March, 20 2009, 05:11pm EDT

ACLU to Present Oral Arguments in Case of Prominent Muslim Scholar Barred From US
Groups Say Tariq Ramadan Was Denied Entry on the Basis of His Political Views
NEW YORK
The
American Civil Liberties Union will present arguments before a federal
appeals court Tuesday in the case of a Swiss professor and leading
scholar of the Muslim world who was denied entry to the United States
based on his political views. Professor Tariq Ramadan was invited to
teach at the University of Notre Dame in 2004 but the U.S. government
revoked his visa, citing a statute that applies to those who have
"endorsed or espoused" terrorism. After the ACLU and other
organizations filed suit, the government abandoned its claim that
Ramadan had endorsed terrorism, but it continues to exclude him because
he made small donations to a Swiss charity that the government alleges
has given money to Hamas. The ACLU will argue that the government's
exclusion of Ramadan was motivated not by anything he did but by his
vocal criticism of U.S. foreign policy.
"By denying visas to prominent foreign scholars and writers simply
because they were critical of United States foreign policy, the Bush
administration used immigration laws to skew and stifle political
debate inside the U.S.," said Jameel Jaffer, Director of the ACLU
National Security Project, who will argue the case for the plaintiffs.
"While the government has an interest in excluding people who present a
threat to the country, it doesn't have any legitimate interest in
excluding foreign nationals simply because of their political views.
The Bush administration was wrong to revive this Cold War practice, and
the Obama administration should not defend it."

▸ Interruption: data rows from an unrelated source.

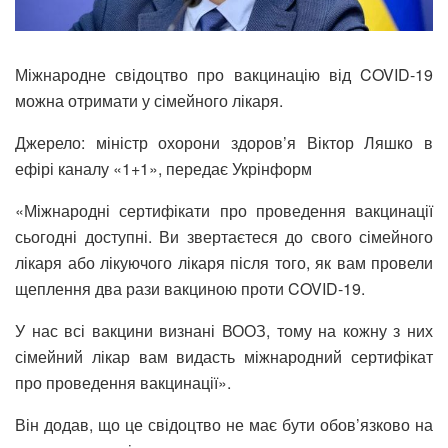
Міжнародне свідоцтво про вакцинацію від COVID-19
можна отримати у сімейного лікаря.
Джерело: міністр охорони здоров’я Віктор Ляшко в
ефірі каналу «1+1», передає Укрінформ
«Міжнародні сертифікати про проведення вакцинації
сьогодні доступні. Ви звертаєтеся до свого сімейного
лікаря або лікуючого лікаря після того, як вам провели
щеплення два рази вакциною проти COVID-19.
У нас всі вакцини визнані ВООЗ, тому на кожну з них
сімейний лікар вам видасть міжнародний сертифікат
про проведення вакцинації».
Він додав, що це свідоцтво не має бути обов’язково на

The appeal stems from a January 2006
lawsuit challenging Professor Ramadan's exclusion filed by the ACLU and
the New York Civil Liberties Union on behalf of the American Academy of
Religion, the American Association of University Professors and the PEN
American Center. A federal judge wrongly upheld the exclusion in
December 2007.
WHAT:
Oral arguments in American Academy of Religion v. Napolitano, a challenge to the exclusion of Professor Tariq Ramadan from the U.S. on the basis of his political views.
WHO:
Jaffer will argue the case before
Judges Wilfred Feinberg, Jon O. Newman and Reena Raggi of the U.S.
Court of Appeals for the Second Circuit. Attorneys on the case are
Jaffer, Melissa Goodman, Lucas Guttentag and Judy Rabinovitz of the
ACLU, Arthur Eisenberg of the NYCLU, and New York immigration lawyer
Claudia Slovinsky. The lawsuit was originally brought against
then-Department of Homeland Security Secretary Michael Chertoff and
then-Secretary of State Condoleezza Rice.
WHEN:
Tuesday, March 24, 2009
10:00 a.m. EDT
WHERE:
Daniel Patrick Moynihan U.S. Courthouse
Ceremonial Courtroom, 9th Fl.
500 Pearl Street
New York, NY 10007
More information about the Ramadan
case, the history of ideological exclusion, and the ACLU's separate
lawsuit concerning the exclusion of South African scholar Adam Habib is
available online at: www.aclu.org/exclusion
The American Civil Liberties Union was founded in 1920 and is our nation's guardian of liberty. The ACLU works in the courts, legislatures and communities to defend and preserve the individual rights and liberties guaranteed to all people in this country by the Constitution and laws of the United States.